[WORK TO BE COMPLETED]: The answer must be the full data, restated word for word, with no pictures in it.

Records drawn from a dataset

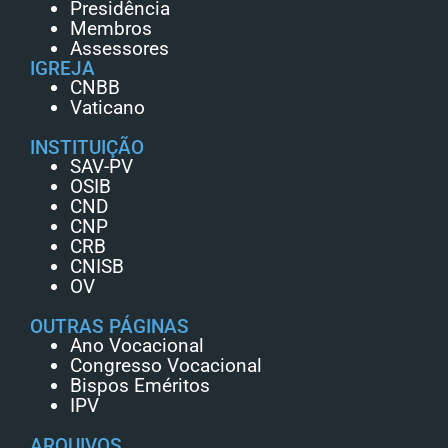
Presidência
Membros
Assessores
IGREJA
CNBB
Vaticano
INSTITUIÇÃO
SAV-PV
OSIB
CND
CNP
CRB
CNISB
OV
OUTRAS PÁGINAS
Ano Vocacional
Congresso Vocacional
Bispos Eméritos
IPV
ARQUIVOS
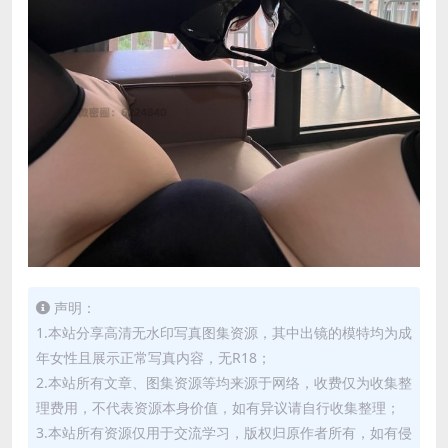
声明：
1.本站分享高清无水印写真图集资源，其中出镜的模特均为成
年女性且展示正常写真内容，无R18；
2.本站所有文章、图集资源等均来源于网络，收费仅为收集整
理费用，不代表资源本身价值，如有异议请自行收集整理；
3.本站所有资源仅用于交流学习，版权归原作者所有，如有侵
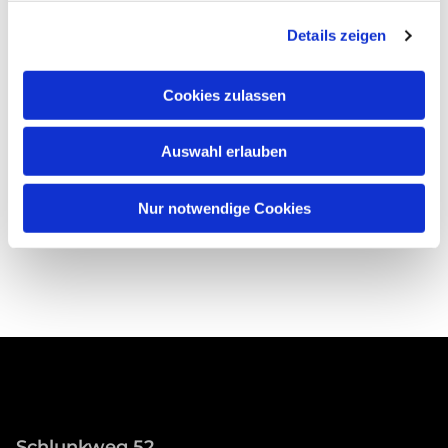
Details zeigen
Cookies zulassen
Auswahl erlauben
Nur notwendige Cookies
Schlunkweg 52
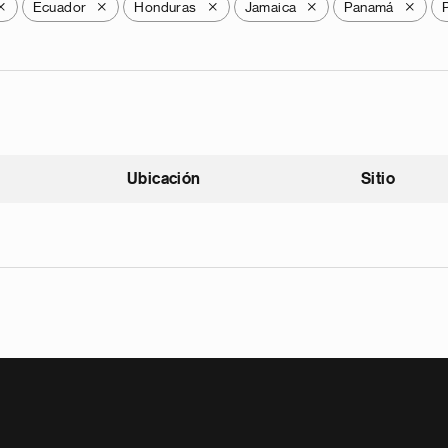
Ecuador
Honduras
Jamaica
Panamá
X
X
X
X
X
Ubicación
Sitio
scendente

[EXERCISE ANSWER]:
Presidência
Membros
Assessores
IGREJA
CNBB
Vaticano
INSTITUIÇÃO
SAV-PV
OSIB
CND
CNP
CRB
CNISB
OV
OUTRAS PÁGINAS
Ano Vocacional
Congresso Vocacional
Bispos Eméritos
IPV
ARQUIVOS
声明：
1.本站分享高清无水印写真图集资源，其中出镜的模特均为成
年女性且展示正常写真内容，无R18；
2.本站所有文章、图集资源等均来源于网络，收费仅为收集整
理费用，不代表资源本身价值，如有异议请自行收集整理；
3.本站所有资源仅用于交流学习，版权归原作者所有，如有侵
Details zeigen
Cookies zulassen
Auswahl erlauben
Nur notwendige Cookies
Schlunkweg 52
Ecuador
Honduras
Jamaica
Panamá
X
X
X
X
X
Ubicación
Sitio
scendente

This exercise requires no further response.